Natürlich war ich misstrauisch, doch irgendetwas in mir sagte mir, dass ich zum ersten Mal die Wahrheit erfuhr, und ich nahm mir vor, ein ernstes Wörtchen mit meiner Mutter zu reden.

Nur unseren weißhaarigen Wohltäter vermisste ich. Ein paar Mal hatte ich das Gefühl, seine Mähne aus meinen Augenwinkeln zu sehen, doch beim nächsten Blick war er schon wieder verschwunden. Morgen, sagte ich mir, morgen musste ich ihn finden und mich bei ihm bedanken.
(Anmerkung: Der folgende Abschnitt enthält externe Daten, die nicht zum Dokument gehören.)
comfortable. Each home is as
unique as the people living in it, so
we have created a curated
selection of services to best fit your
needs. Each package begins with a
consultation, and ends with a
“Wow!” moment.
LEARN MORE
Gegen zehn am Abend hatten wir alle denkbaren Hochzeitsspiele und andere Riten hinter uns gebracht, das reichhaltige Buffet vollständig geplündert, und ich merkte, dass Pascal langsam nervös wurde. Mir ging es nicht anders. Das Kribbeln vom Anfang unserer Beziehung war zurück. Und es kribbelte überall. Vor allem zwischen meinen Beinen.
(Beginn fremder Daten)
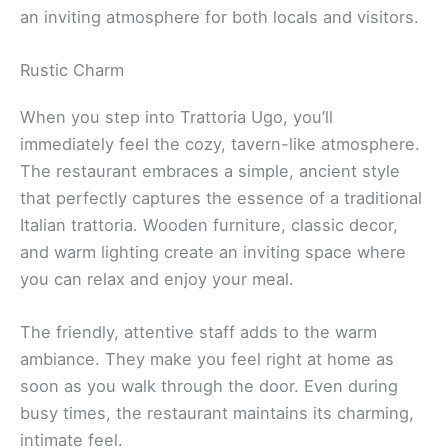
an inviting atmosphere for both locals and visitors.
Rustic Charm
When you step into Trattoria Ugo, you’ll
immediately feel the cozy, tavern-like atmosphere.
The restaurant embraces a simple, ancient style
that perfectly captures the essence of a traditional
Italian trattoria. Wooden furniture, classic decor,
and warm lighting create an inviting space where
you can relax and enjoy your meal.
The friendly, attentive staff adds to the warm
ambiance. They make you feel right at home as
soon as you walk through the door. Even during
busy times, the restaurant maintains its charming,
intimate feel.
Ich verzog mich auf die Toilette— nicht einfach mit so einem Kleid — und stellte zu meiner Überraschung fest, dass mein dünner Slip aus weißer Spitze völlig durchnässt war. So etwas war mir in meinem ganzen Leben noch nicht passiert. Ganz in Gedanken hob ich ihn an meine Nase, doch es war nicht der Geruch von Urin, der mir entgegenwehte.

Seltsamerweise roch es auch nicht so, wie ich es von den seltenen Momenten kannte, wenn ich erregt gewesen war. Heute war es — wie so vieles — anders. Besser. Viel besser.
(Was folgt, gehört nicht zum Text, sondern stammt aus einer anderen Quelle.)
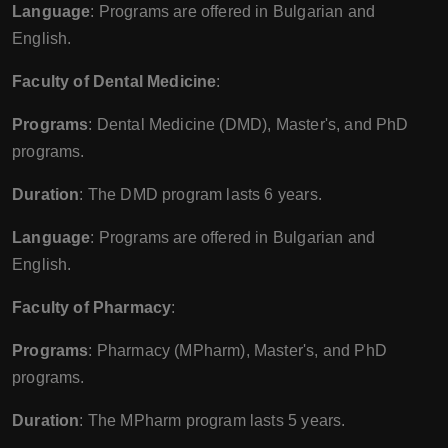
Language
: Programs are offered in Bulgarian and
English.
Faculty of Dental Medicine
:
Programs
: Dental Medicine (DMD), Master's, and PhD
programs.
Duration
: The DMD program lasts 6 years.
Language
: Programs are offered in Bulgarian and
English.
Faculty of Pharmacy
:
Programs
: Pharmacy (MPharm), Master's, and PhD
programs.
Duration
: The MPharm program lasts 5 years.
Okay, was tun? Ich hatte es ein einziges Mal im Leben gewagt, ohne Höschen aus dem Haus zu gehen, und war die ganze Zeit in Panik verfallen. Was, wenn mein Kleid hochwehte? Was, wenn ich hinfiel oder mich ungeschickt bewegte, und mein Unterleib sichtbar wurde? Doch irgendwie konnte ich die damaligen Gefühle überhaupt nicht mehr nachvollziehen. Ich hatte mich am Vormittag nach der Anprobe noch einmal im Spiegel gemustert und fand mich schön. Meine Schamlippen waren dick und öffneten sich bei der kleinsten Berührung einladend. Und ja, ich hatte sie zum ersten Mal im Leben berührt, ohne dass ein Waschlappen oder Klopapier die Haut meiner Finger und die meines Schambereichs — der Gedanke an das Wort hatte mich kichern lassen — trennte. Und das Gefühl hätte mich fast dazu gebracht, mich aufs Bett zu werfen und auszuprobieren, was Masturbation bedeutete. Im letzten Moment jedoch kam mir der Gedanke, dass ich das besser für meine Hochzeitsnacht aufheben würde. Die Idee, für meinen Mann meine Beine zu spreizen und mich mit meinen Fingern zu befriedigen brachte meine Erregung auf die Spitze.